Allez ! Rêvons un peu ! Olivier Besancenot sous les ors de l’Elysée, son vélo de facteur garé au milieu des berlines de luxe dans la cour d’honneur, un conseil des ministres composé de gauchistes et d’écolos barbus, Joey Star à la Culture, Krivine à l’Intérieur et Daniel Bensaïd aux Affaires étrangères ? Tout ce petit monde reconverti en gestionnaire de l’appareil d’Etat !

 

Souvent, il nous est reproché de ne pas vouloir du pouvoir : « Comment allez vous changer les choses si vous n’êtes pas élus ? Si vous n’êtes pas ministres ? Ou maire, ou conseiller régional » ?

A l’inverse, nombreux sont ceux qui, toute honte bue, justifient l’abandon de leurs idéaux par la nécessité de « mettre les mains dans le cambouis », pour faire vraiment avancer les choses en rejoignant une liste du PS ou du PCR, ou aujourd’hui d’Europe Ecologie.

 

C’est ainsi qu’à plusieurs occasions, le PS s’est trouvé en situation de pouvoir, qu’il est aujourd’hui en compagnie du PCR maître de nombreuses collectivités. Mais les choses n’avancent pas vraiment vite ! Alors nos élus expliquent que finalement, c’est plus difficile que prévu, que la crise frappe à notre porte, que l’économie va mal, qu’il n’y a plus d’argent dans les caisses, que la mondialisation ? que l’Europe ? et patati et patata.
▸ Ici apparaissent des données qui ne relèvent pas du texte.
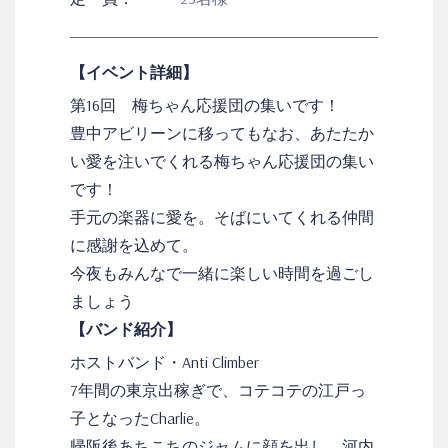
【イベント詳細】
第16回 梅ちゃん応援団の集いです！
豊中アビリーンに移ってもなお、あたたか
い愛を注いでくれる梅ちゃん応援団の集い
です！
手元の楽器に愛を。そばにいてくれる仲間
に感謝を込めて。
今夜もみんなで一緒に楽しい時間を過ごし
ましょう
【バンド紹介】
ホストバンド・Anti Climber
7年間の東京出稼ぎで、コテコテの江戸っ
子となったCharlie。
帰阪後あちこちのジャムに顔を出し、河内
En gros, « on n’a pas vraiment le pouvoir ». C’était bien la peine !

 

Nos mécanos aux mains pleines de cambouis réalisent soudain que ce n’est pas eux qui conduisent la voiture : on leur demande juste de serrer les boulons, de bien la faire fonctionner, en fait de bien gérer la machine capitaliste. Pendant ce temps, les salariés, la grande majorité de la population, marchent à pied !

 

Il serait temps qu’ils comprennent que l’action politique, c’est avant tout l’activité sociale, le rapport de forces qui s’établit entre les possédants et les travailleurs. Ce rapport de forces est multiforme s’exprime de mille manières : grève dans une entreprise pour de meilleurs salaires, manifs de défense des services publics, luttes contre les licenciements, mobilisations citoyennes contre une centrale thermique, actions des jeunes lycéens ou étudiants ? Cette activité plus ou moins intense détermine la position du curseur des possibles. Les marges de manœuvres de nos élus en dépendent étroitement.

 

Toutes les avancées sociales ou démocratiques ont été obtenues par l’action populaire de masse comme en juin 36, après la Libération ou en 68. La mise en forme plus ou moins réussie de ces avancées entraîne souvent des changements politiques, le Front Populaire ou l’élection de Mitterrand en 81. Mais l’inverse, jamais. Une élection ne modifie pas un rapport de force social. Faute de l’avoir compris, ou même souhaité, nos mécanos politiciens, dits de gauche, se sont détachés de ceux qui les ont élus, et ont été progressivement absorbés par un appareil d’Etat qui n’est qu’un instrument aux mains des possédants. Les plus naïfs croient encore disposer d’une capacité d’action autonome dans leur mairie, leur collectivité, ils sont vite réduits à l’impuissance. Les cyniques, bien plus nombreux, lient leur sort personnel, leur rémunération, leurs avantages, au maintien du statu quo et vont de compromis en compromissions. Parfois, ils utilisent les mobilisations sociales pour conforter leur position, mais ils cherchent en permanence à en limiter les effets, à les juguler pour éviter à tout prix que l’affrontement de classe survienne : pour eux le risque est grand que cet affrontement les prive de leurs postes.

 

En ce qui nous concerne, nous voulons transformer la société, faire cesser l’exploitation, briser l’appareil d’Etat, et ouvrir la porte à une véritable démocratie, au sens propre du terme : le pouvoir du peuple. L’UMP ou le PS nous ont sciemment interdit l’accès aux fonctions électives en maquillant la démocratie, en en faisant une vieille maquerelle fardée et menteuse. Nous ne sommes ni naïfs ni cyniques : nous savons qu’il n’est pas suffisant d’être présents dans les mobilisations sociales, pas suffisants même de les impulser, qu’il faut aussi savoir en découdre sur le terrain électoral. Mais nous ne faisons pas de ce terrain un but en soi, nous ne croyons pas que le changement viendra par les urnes et qu’il suffirait que nous soyons élus pour que tout change !

 

Si nous sommes présents aux échéances électorales, c’est d’abord pour redonner courage à tous ceux qui luttent dans leur entreprise, dans leur quartier ; et si nous avons des élus, ce sera tant mieux parce que pour une fois, les travailleurs auront une voix dans les hémicycles et une voix qui dérangera !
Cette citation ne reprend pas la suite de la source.